2) What was your creative journey that has brought you to where you are in your career today?
Having grown up in an Orthodox family in Jerusalem, perhaps it is no surprise that in my initial training as an artist I gravitated towards the study of traditional techniques in art. However, I was curious to explore other approaches in my artistic practice. Following my studies I moved to Tel Aviv and became involved with the art scene there. My move to the United States in 2008 was marked by a desire to work in a multi cultural environment and to bring my painting into direct dialog with contemporary concerns. New York has been an incredible source of stimulation and inspiration with its endless stream of art and artists from all backgrounds and approaches. It is a place that continuously challenges me to question the way my art relates to the world, and to define the kind of dialog that I want to create with my work.

3) What do you need as an artist today?
Time and space to work, and an art community to grow with. By this I mean an ongoing connection to people who are invested in and tend to each other’s growth as artists and creative people. Creating and holding a space in which one feels listened to, challenged and supported in taking important risks in one’s work.

4) What creative project are you working on now?
I am working on an installation of paintings titled TSA Chapel that explores the airport as a contemporary symbol of transience and transition. Using the traditional structure of a chapel, each painting in the installation evokes a gesture or movement typically found in an airport: waiting travelers absorbed in their smartphones, a passenger struggling with an unruly piece of luggage, the physical intimacy of a security pat down. A couple of years ago I was randomly selected for what turned out to be a particularly invasive body search at the airport in Beijing. I was struck by the gap between the intimate nature of the physical touch, and it’s utter banality within that context. I also realized that this moment of contact contains within it an entire constellation of relationship to power and space. It induced a whole series of questions: Who occupies this space? How does one maneuver within it? When does a gesture become a provocation, an act of discrimination, a sign of communication, a form of resistance? These questions form the basis of this body of work. The project will be premiering at the LABA Festival this month and I am looking forward to seeing the full dialog take place between the paintings, space and people.

5) Where do you see yourself and your career in 10 years?
I see myself continuing to develop projects that explore the reciprocal relationship between paintings and the space that they inhabit.

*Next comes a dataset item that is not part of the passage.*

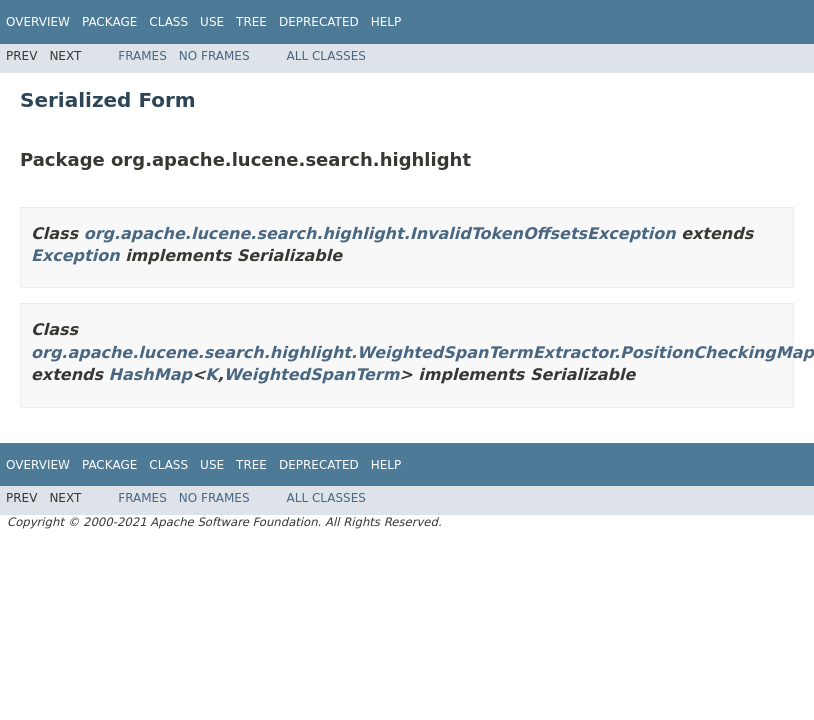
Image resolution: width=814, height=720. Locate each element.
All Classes (326, 56)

Whether they be large-scale installations in museums and galleries, or intimately scaled pieces in unconventional spaces, they will continue to grow from a sustained practice of looking and a sensual engagement with
their surroundings.

6) What does it mean to you to be an Israeli artist?
For me, being an Israeli artist means working with a strong sense of urgency in face of an uncertain future. And the chutzpa to go out and do and to believe that it will make a difference in the world.

7) What does it mean to you to have an organization like AICF available in the art world?
The AICF website offers visibility and communication between Israeli artists and the art community. Perhaps beyond creating a sense of support and community among Israeli artists, the challenge here is to build a platform that facilitates real dialog between Israeli artists and the art world at large. To create encounters that go beyond stereotype or the need to represent, by reaching for a more honest, complex and rich exchange.